Life is sound, i.e. vibrations. If you slow a pitch down enough it is just clicks. We hear because of the pulsing—the giving and taking away. Light is just pulsing sped up faster than our physical bodies can detect the separate waves. The search for ease is often misunderstood to be stillness or the lack of suffering, to not be disturbed by the ups and downs of life, to be detached from the emotional roller coaster. But living is about rubbing. Artists are often considered troubled. I believe it is because they are willing to explore the peaks and troughs of life. Do those of us who look for an escape from these pulsations turn to drugs, alcohol or meditation? Are we trying to find the still space between the waves?
I wrote before about being on a teeter-totter with a friend trying to make it steady and balanced. Is that what life is about—trying to avoid the highs and lows? Is that what detachment means—experiencing the highs and lows without holding on to one experience? If we experience great joy, does it mean that we have to balance it with extreme pain?
I think the job of the artist is to experience the highs and lows for others. Is that so the observer can experience life in a safe way? Is it to teach us about life’s extremes so we can navigate a smoother path? Is it to rejoice in the abundance of energy? Or is it just play?
Everything in life is movement: breath, heart-beat, car pistons, rain and evaporation, earth’s rotation: being pulled closer and further from the moon, the sun. Stopping the breath is asthma. Stopping a heart-beat is an attack. If I think of a distrupted flow, I think of floods and droughts. I think of bad circulation: be it blood in the body or money in the society. I think of the 1% of the U.S. having 32% of wealth and 30% being distributed to the bottom 90%.
But back to art. The highest contrast in visual art is putting colors that are opposite next to each other. Art makes our eye move around a painting by the lights and darks, coming to the foreground with the yellows, reseeding with the blues. In a dramatic story it is the conflict (whether internal or external) and its uncertainty of how it will resolve that propels the story. In traditional harmony, it’s the dominant chord that makes us yearn for the resolution to tonic.
To me, the interesting thing about atonality and strict serialism is the desire to get rid of the hierarchy of tonal implications. How can music move if there is no tension to resolve? Where is the expectation that yearns to be resolved? I think the harmonic tension lies in the half step—the most dissonant interval, i.e. the two notes that have the quickest pulsation between them. I think the melodic tension lies in the duration. The longer notes giving us time for repose and the quicker ones moving us forward. Though these two aspects have always been inherent in the tension and release of music, without the harmonically implied tensions, these are even more important. Stockhausen once wrote that too much unpredictability is as unsatisfying as too much predictability. (Die Rhie, vol. 3, 1959, “How Time Passes”; http://www.aarsom.org/artesonoroglobal/HOW%20TIME%20PASSES%20BY.PDF)

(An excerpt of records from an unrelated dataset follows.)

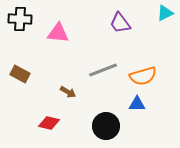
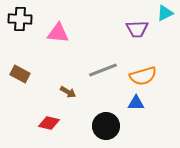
purple trapezoid: moved 17 px right, 6 px down; rotated 55 degrees counterclockwise
blue triangle: moved 1 px left, 1 px up
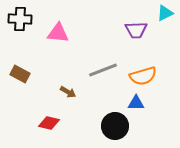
purple trapezoid: moved 1 px left, 1 px down
black circle: moved 9 px right
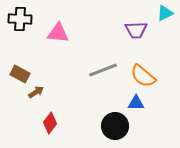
orange semicircle: rotated 56 degrees clockwise
brown arrow: moved 32 px left; rotated 63 degrees counterclockwise
red diamond: moved 1 px right; rotated 65 degrees counterclockwise
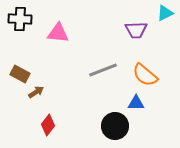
orange semicircle: moved 2 px right, 1 px up
red diamond: moved 2 px left, 2 px down
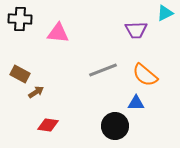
red diamond: rotated 60 degrees clockwise
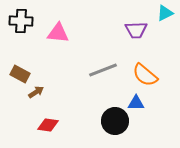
black cross: moved 1 px right, 2 px down
black circle: moved 5 px up
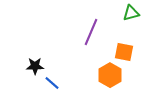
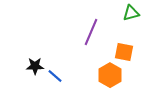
blue line: moved 3 px right, 7 px up
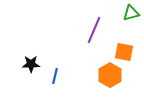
purple line: moved 3 px right, 2 px up
black star: moved 4 px left, 2 px up
blue line: rotated 63 degrees clockwise
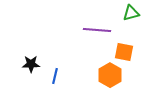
purple line: moved 3 px right; rotated 72 degrees clockwise
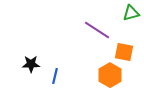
purple line: rotated 28 degrees clockwise
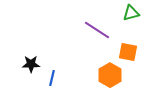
orange square: moved 4 px right
blue line: moved 3 px left, 2 px down
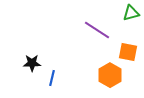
black star: moved 1 px right, 1 px up
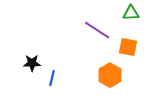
green triangle: rotated 12 degrees clockwise
orange square: moved 5 px up
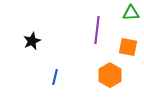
purple line: rotated 64 degrees clockwise
black star: moved 22 px up; rotated 24 degrees counterclockwise
blue line: moved 3 px right, 1 px up
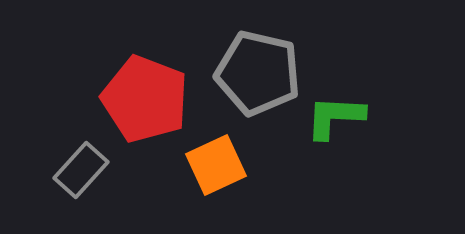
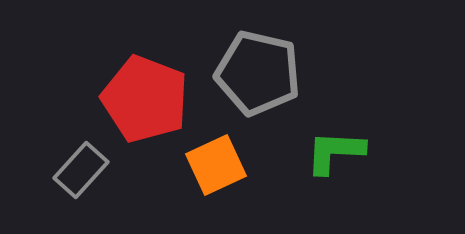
green L-shape: moved 35 px down
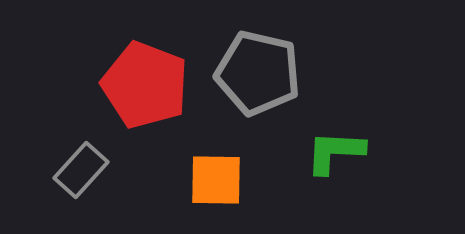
red pentagon: moved 14 px up
orange square: moved 15 px down; rotated 26 degrees clockwise
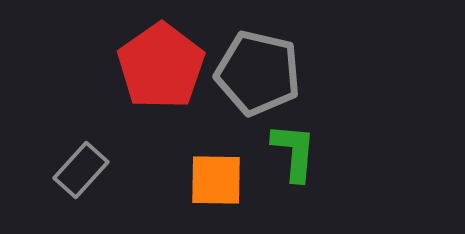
red pentagon: moved 16 px right, 19 px up; rotated 16 degrees clockwise
green L-shape: moved 41 px left; rotated 92 degrees clockwise
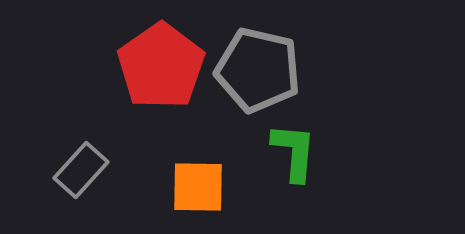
gray pentagon: moved 3 px up
orange square: moved 18 px left, 7 px down
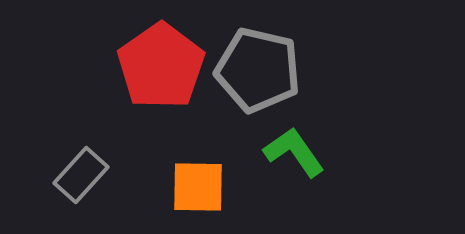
green L-shape: rotated 40 degrees counterclockwise
gray rectangle: moved 5 px down
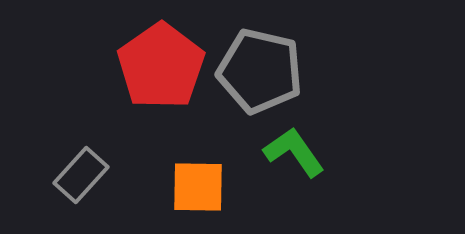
gray pentagon: moved 2 px right, 1 px down
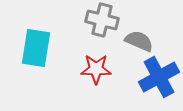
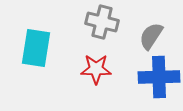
gray cross: moved 2 px down
gray semicircle: moved 12 px right, 5 px up; rotated 80 degrees counterclockwise
blue cross: rotated 27 degrees clockwise
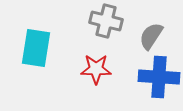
gray cross: moved 4 px right, 1 px up
blue cross: rotated 6 degrees clockwise
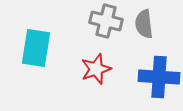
gray semicircle: moved 7 px left, 12 px up; rotated 40 degrees counterclockwise
red star: rotated 20 degrees counterclockwise
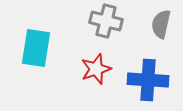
gray semicircle: moved 17 px right; rotated 20 degrees clockwise
blue cross: moved 11 px left, 3 px down
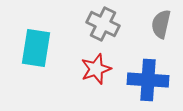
gray cross: moved 3 px left, 3 px down; rotated 12 degrees clockwise
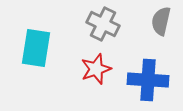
gray semicircle: moved 3 px up
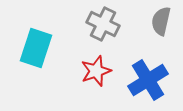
cyan rectangle: rotated 9 degrees clockwise
red star: moved 2 px down
blue cross: rotated 36 degrees counterclockwise
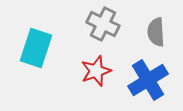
gray semicircle: moved 5 px left, 11 px down; rotated 16 degrees counterclockwise
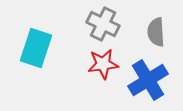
red star: moved 7 px right, 7 px up; rotated 12 degrees clockwise
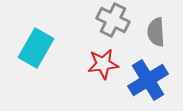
gray cross: moved 10 px right, 4 px up
cyan rectangle: rotated 12 degrees clockwise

Thank goodness, I’ve only been addicted to cigarettes. I remember quitting because I noticed that I was always thinking about when I could have my next cigarette (tension of desire) to smoking my five minute pleasure (resolution of satisfaction.) I finally decided that if I was going to think about cigarettes all the time it is better to think about NOT having one. The interesting thing was that the more I smoked, the stronger the craving and the less I smoked the further between the desire for a cigarette.
So there seems to be different levels of peaks: desire, satisfaction, denial. Is satisfaction the stasis between desire and apathy? How can satisfaction be obtained if there is no desire? Can we have the highs of desire satisfied without the pains of unrequited longing? I’m looking for the antonym for desire. I’ve heard the antonym for love is apathy. Hate is the polar opposite of love on the intensity scale. In a sense it is the desire against. Aversion, another word for hate, is “a strong feeling of dislike, opposition or repulsion.” Apathy is “absence or suppression of passion, emotion or excitement.” (Both definitions from dictionary.com)
Back to music. I think the most challenging places to work out (whether playing or composing) are the transitions. To make a phrase sing I am playing the hopes of resolution: joy when it is achieved and sorrow when it isn’t. Minimal music was taking us to a state of meditation where the consistency of what was heard was contained. It reminds me of a lake verses a babbling brook. I think it is important as an artist of any medium to know where the stasis is so that we can enjoy riding the highs and lows without fear of getting caught in one extreme. I feel life is living when we experience the pulsations in all ways. It is my hope for all of us that we dare ourselves to live fully.